Dennis has just been released from an asylum into some kind of a group home for the aged or mentally ill, run with an iron hand by a stiff-backed Nurse Ratched type with a menacing perm (Lynn Redgrave). We don't know much about Dennis except that he has some sort of deranged obsessive-compulsive disorder: he mumbles incoherently, writes unreadable scribbles in a notebook which no one could possibly read but which he carefully hides anyway, wears four or five shirts at the same time, uses twine to weave a web in his room, and is clearly tortured by something in his past we can't quite fathom.

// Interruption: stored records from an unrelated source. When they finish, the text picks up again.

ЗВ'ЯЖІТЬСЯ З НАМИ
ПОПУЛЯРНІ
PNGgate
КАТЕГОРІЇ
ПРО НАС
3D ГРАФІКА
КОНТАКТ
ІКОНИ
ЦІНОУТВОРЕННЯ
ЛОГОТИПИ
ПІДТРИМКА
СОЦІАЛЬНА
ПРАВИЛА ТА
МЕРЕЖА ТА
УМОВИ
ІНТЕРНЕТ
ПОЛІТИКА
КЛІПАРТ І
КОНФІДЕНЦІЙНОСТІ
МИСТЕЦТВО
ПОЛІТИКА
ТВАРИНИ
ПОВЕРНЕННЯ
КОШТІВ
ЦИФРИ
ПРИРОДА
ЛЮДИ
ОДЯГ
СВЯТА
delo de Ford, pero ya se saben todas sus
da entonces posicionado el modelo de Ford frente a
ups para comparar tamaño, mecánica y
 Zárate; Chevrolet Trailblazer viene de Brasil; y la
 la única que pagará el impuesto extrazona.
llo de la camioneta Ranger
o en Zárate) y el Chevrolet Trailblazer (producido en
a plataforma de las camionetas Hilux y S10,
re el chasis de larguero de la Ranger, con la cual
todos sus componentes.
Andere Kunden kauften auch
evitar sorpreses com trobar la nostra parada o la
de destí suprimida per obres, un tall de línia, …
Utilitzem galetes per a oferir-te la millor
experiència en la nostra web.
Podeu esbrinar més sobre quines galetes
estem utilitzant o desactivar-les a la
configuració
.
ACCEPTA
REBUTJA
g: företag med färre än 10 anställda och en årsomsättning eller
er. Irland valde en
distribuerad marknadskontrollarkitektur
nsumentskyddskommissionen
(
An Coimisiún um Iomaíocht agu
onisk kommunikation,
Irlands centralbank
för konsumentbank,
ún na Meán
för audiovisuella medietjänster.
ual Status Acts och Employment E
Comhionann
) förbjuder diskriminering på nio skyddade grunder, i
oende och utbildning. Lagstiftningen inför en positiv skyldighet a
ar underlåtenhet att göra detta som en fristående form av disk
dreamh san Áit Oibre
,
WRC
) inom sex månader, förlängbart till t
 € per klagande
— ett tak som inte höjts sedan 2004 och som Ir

The past kicks in. The adult Dennis begins recalling scenes from his childhood, and rather literally wanders about in them: a deranged, unshaven, ill-kempt sod watching his well-groomed and proper eight or nine year old self from 30 years earlier. His home life growing up is one of those dull, sad, working-class English ones, where his long-suffering, slightly dumpy mother (Miranda Richardson) sends him the grimy local pub to fetch his grumpy, put-upon dad (Gabriel Byrne); while he's there, a low-life tramp viciously bares her tit at him. As scenes of home are played out, Dennis -- nicknamed "Spider" by his mother -- watches the up and down cycle of his parent's marriage: squabbling and making up; fighting and then later having a night on the town. A patchy story emerges, of a loving mother who is trying to hold her family together despite the wandering eye of a blustery, bitter dad. Suddenly the past, in Dennis's reconstruction of it, takes a hairpin turn: his dad kills his mother, and brings home a tramp who looks a good deal like the one Dennis saw in the bar, only this time she is played by Miranda Richardson.

The story, of course, now looks shaky, as the dad simply buries the mother's corpse with the help of his new girlfriend; there's nothing rational about this memory, no report of a missing person or police involvement. As Dennis remembers it, his dear mom was merely killed by his bastard father and replaced by an ill-bred cockney slut with bad teeth.

Of course, there is more to it than this, and the challenge of watching it is figuring out just what the "real" story is, of separating Dennis' real memories from his false one, the one which he has constructed, like a spider's stratagem, as a psychological self-defense. I'll confess I didn't really, really get the whole story until I had coffee this morning and was replaying it in my head, at which point I recalled a key scene. I'm thinking of going back tomorrow evening before it leaves town to see if I had it right. It's the kind of torpid film which probably improves on a second viewing.

All this is, of course, right up Cronenberg's alley, who does a typically good job at putting you in a dislocated world, this time focusing constantly on feet, as if even the adult Dennis is still seeing things from a child's-eye view. Miranda Richardson, in the dual role, does her usual excellent job. I was less impressed with Fiennes. You know how mental patient roles go: there are two kinds, ones where you forget the guy is acting, and ones -- like Fiennes' -- where you couldn't forget if you tried. He has the wild eyes and the involuntary breathing down, but the story moved me more than he did. The real points here go to Patrick McGrath's script (from his novel) and the slow build of Cronenburg's pacing, which does, indeed, enthrall. It just takes its sweet time getting there.